The competitions that have just been decided are an attempt to fill in the northern part of this space, made more difficult by conservation guidelines. According to them, when designing in the pit area, views of the silhouette of the inner center with the dominant buildings of the UAM and the former imperial castle must be preserved. The result of the professional competition is far from satisfactory. According to the highest-scoring work (2nd place, Seweryn Trzyna, Kamil Ziolkowski, Maciej Armanowski), a string of freestanding cubatures of varying heights could stand in the "Torun hole" and on the north side of the Theater Bridge. The clearances between them, meanwhile, are to provide views of downtown. The designers also proposed preserving a large amount of greenery. The problem, however, remains the connection of the area with the overscaled and green-free Roosevelta Street and the Kaponiera traffic circle. The same shortcoming is present in the second prize-winning work(third place, Wojciech Stępień, Maria Kaczorowska, Sylwia Kwiatkowska, Weronika Lendzior, Stanisław Klajs, Paweł Otocki), which - resigning from the cubic building, opts to create a recreational park in the excavation. The idea is interesting, although it raises the question of how to use this space, isolated on the one hand by tracks, and on the other by a high-speed streetcar line and a wide artery.
students top
Theidea that won the student competition(first place, Martyna Domaradzka, Marta Staniszewska)is the most interesting. Without giving up development, the authors of the work went beyond the study area, proposing to transform Roosevelt Street and eliminate the traffic circle and strongly green the adjacent areas. On the south side of Kaponiera, by the Bałtyk office building, however, they proposed a public transport transfer station in a place that was once rightly considered as a location for a new main railway station. This is the only concept, the implementation of which (after further modifications and refinement) would very favorably transform the city center.
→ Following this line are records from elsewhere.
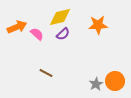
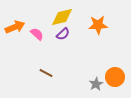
yellow diamond: moved 2 px right
orange arrow: moved 2 px left
orange circle: moved 4 px up
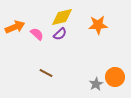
purple semicircle: moved 3 px left
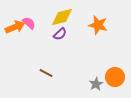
orange star: rotated 18 degrees clockwise
pink semicircle: moved 8 px left, 11 px up
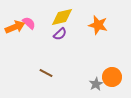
orange circle: moved 3 px left
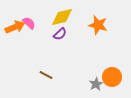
brown line: moved 2 px down
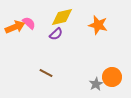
purple semicircle: moved 4 px left
brown line: moved 2 px up
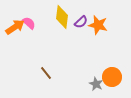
yellow diamond: rotated 70 degrees counterclockwise
orange arrow: rotated 12 degrees counterclockwise
purple semicircle: moved 25 px right, 12 px up
brown line: rotated 24 degrees clockwise
gray star: rotated 16 degrees counterclockwise
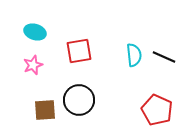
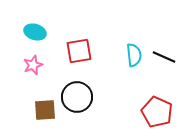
black circle: moved 2 px left, 3 px up
red pentagon: moved 2 px down
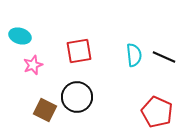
cyan ellipse: moved 15 px left, 4 px down
brown square: rotated 30 degrees clockwise
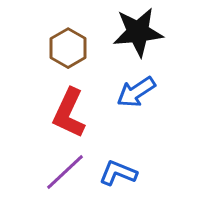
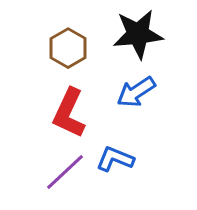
black star: moved 2 px down
blue L-shape: moved 3 px left, 14 px up
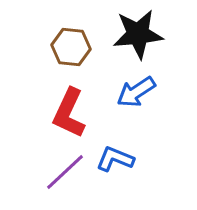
brown hexagon: moved 3 px right, 1 px up; rotated 24 degrees counterclockwise
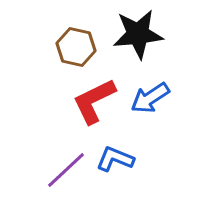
brown hexagon: moved 5 px right; rotated 6 degrees clockwise
blue arrow: moved 14 px right, 6 px down
red L-shape: moved 25 px right, 12 px up; rotated 39 degrees clockwise
purple line: moved 1 px right, 2 px up
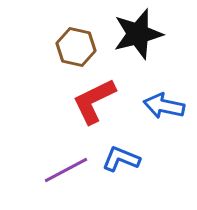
black star: rotated 9 degrees counterclockwise
blue arrow: moved 14 px right, 8 px down; rotated 45 degrees clockwise
blue L-shape: moved 6 px right
purple line: rotated 15 degrees clockwise
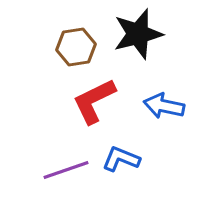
brown hexagon: rotated 21 degrees counterclockwise
purple line: rotated 9 degrees clockwise
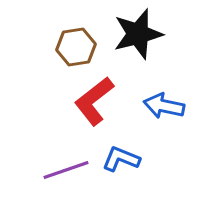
red L-shape: rotated 12 degrees counterclockwise
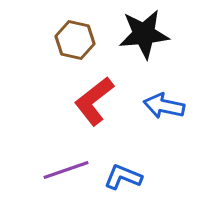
black star: moved 6 px right; rotated 9 degrees clockwise
brown hexagon: moved 1 px left, 7 px up; rotated 21 degrees clockwise
blue L-shape: moved 2 px right, 18 px down
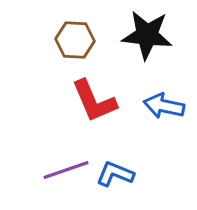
black star: moved 3 px right, 1 px down; rotated 12 degrees clockwise
brown hexagon: rotated 9 degrees counterclockwise
red L-shape: rotated 75 degrees counterclockwise
blue L-shape: moved 8 px left, 3 px up
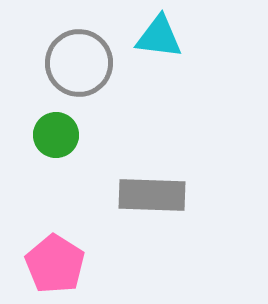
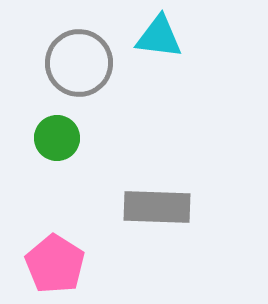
green circle: moved 1 px right, 3 px down
gray rectangle: moved 5 px right, 12 px down
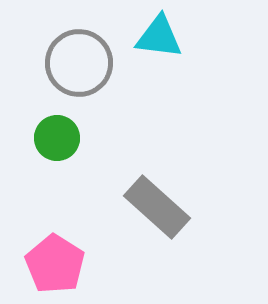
gray rectangle: rotated 40 degrees clockwise
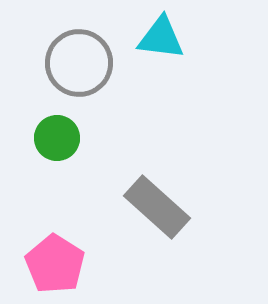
cyan triangle: moved 2 px right, 1 px down
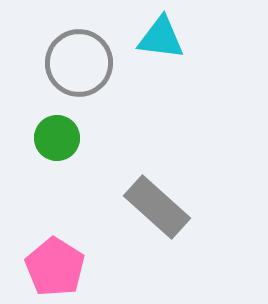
pink pentagon: moved 3 px down
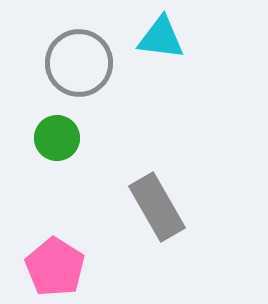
gray rectangle: rotated 18 degrees clockwise
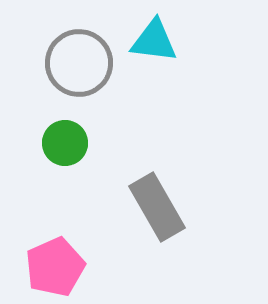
cyan triangle: moved 7 px left, 3 px down
green circle: moved 8 px right, 5 px down
pink pentagon: rotated 16 degrees clockwise
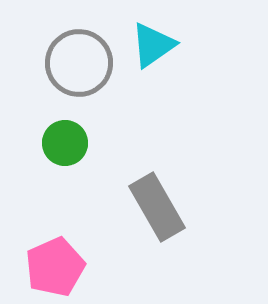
cyan triangle: moved 1 px left, 4 px down; rotated 42 degrees counterclockwise
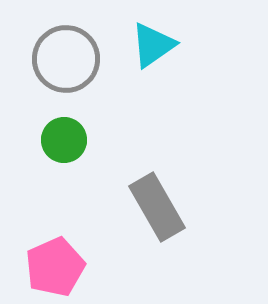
gray circle: moved 13 px left, 4 px up
green circle: moved 1 px left, 3 px up
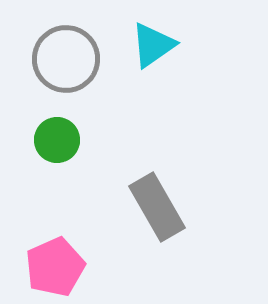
green circle: moved 7 px left
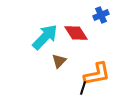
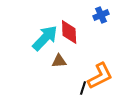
red diamond: moved 7 px left, 1 px up; rotated 30 degrees clockwise
cyan arrow: moved 1 px down
brown triangle: rotated 42 degrees clockwise
orange L-shape: moved 3 px right, 2 px down; rotated 16 degrees counterclockwise
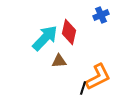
red diamond: rotated 15 degrees clockwise
orange L-shape: moved 2 px left, 1 px down
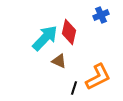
brown triangle: rotated 28 degrees clockwise
black line: moved 9 px left
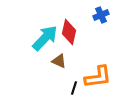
orange L-shape: rotated 20 degrees clockwise
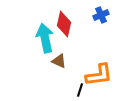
red diamond: moved 5 px left, 8 px up
cyan arrow: rotated 56 degrees counterclockwise
orange L-shape: moved 1 px right, 2 px up
black line: moved 6 px right, 2 px down
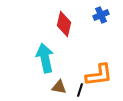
cyan arrow: moved 20 px down
brown triangle: moved 26 px down; rotated 14 degrees counterclockwise
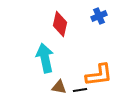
blue cross: moved 2 px left, 1 px down
red diamond: moved 4 px left
black line: rotated 64 degrees clockwise
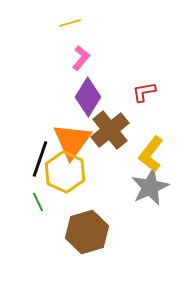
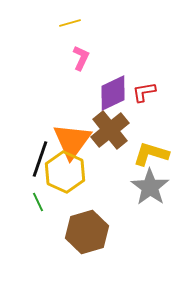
pink L-shape: rotated 15 degrees counterclockwise
purple diamond: moved 25 px right, 4 px up; rotated 33 degrees clockwise
yellow L-shape: rotated 69 degrees clockwise
gray star: rotated 12 degrees counterclockwise
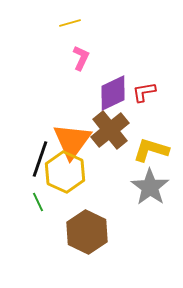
yellow L-shape: moved 4 px up
brown hexagon: rotated 18 degrees counterclockwise
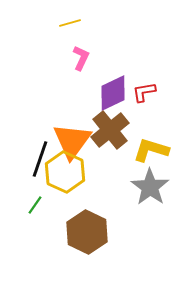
green line: moved 3 px left, 3 px down; rotated 60 degrees clockwise
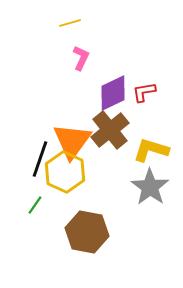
brown hexagon: rotated 15 degrees counterclockwise
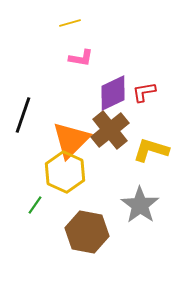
pink L-shape: rotated 75 degrees clockwise
orange triangle: moved 1 px left, 1 px up; rotated 9 degrees clockwise
black line: moved 17 px left, 44 px up
gray star: moved 10 px left, 18 px down
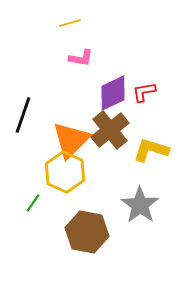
green line: moved 2 px left, 2 px up
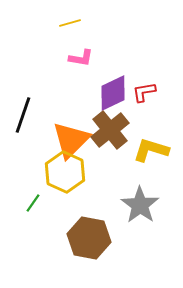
brown hexagon: moved 2 px right, 6 px down
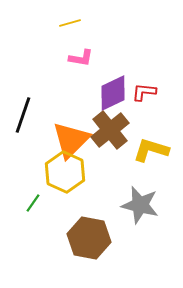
red L-shape: rotated 15 degrees clockwise
gray star: rotated 21 degrees counterclockwise
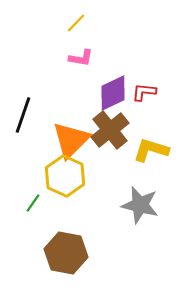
yellow line: moved 6 px right; rotated 30 degrees counterclockwise
yellow hexagon: moved 4 px down
brown hexagon: moved 23 px left, 15 px down
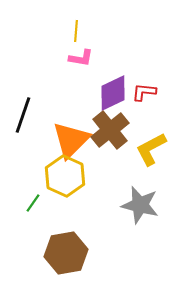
yellow line: moved 8 px down; rotated 40 degrees counterclockwise
yellow L-shape: moved 1 px up; rotated 45 degrees counterclockwise
brown hexagon: rotated 21 degrees counterclockwise
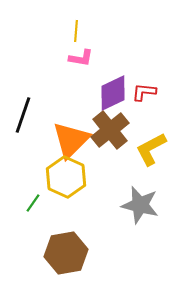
yellow hexagon: moved 1 px right, 1 px down
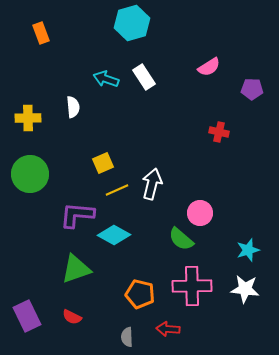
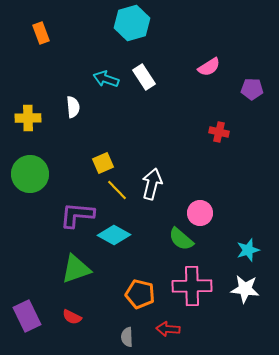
yellow line: rotated 70 degrees clockwise
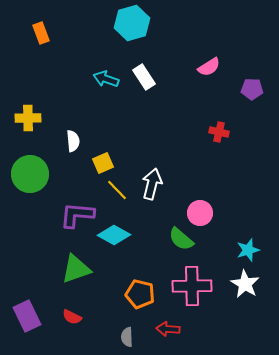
white semicircle: moved 34 px down
white star: moved 5 px up; rotated 24 degrees clockwise
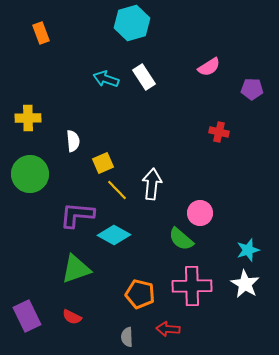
white arrow: rotated 8 degrees counterclockwise
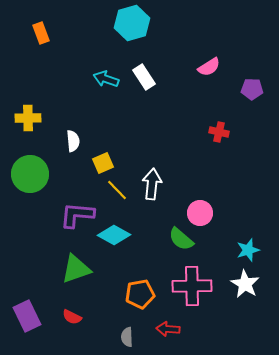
orange pentagon: rotated 24 degrees counterclockwise
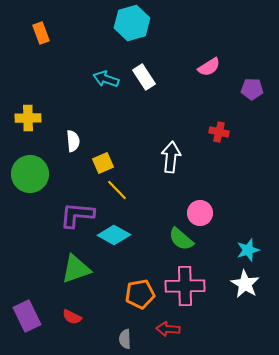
white arrow: moved 19 px right, 27 px up
pink cross: moved 7 px left
gray semicircle: moved 2 px left, 2 px down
Unfortunately, the insurmountable obstacle here would be financial considerations and the recent perpetuation of the Kaponiera traffic circle in its imperfect form. If such a concept had emerged as a result of the discussion prompted in 2005 by Director Pełeszuk, the chances of it becoming a reality would have been much greater. Today, Poznań is left with an ad hoc and - as shown by a more realistic competition for professionals - imperfect patching up of a space spoiled by railroaders and previous city authorities.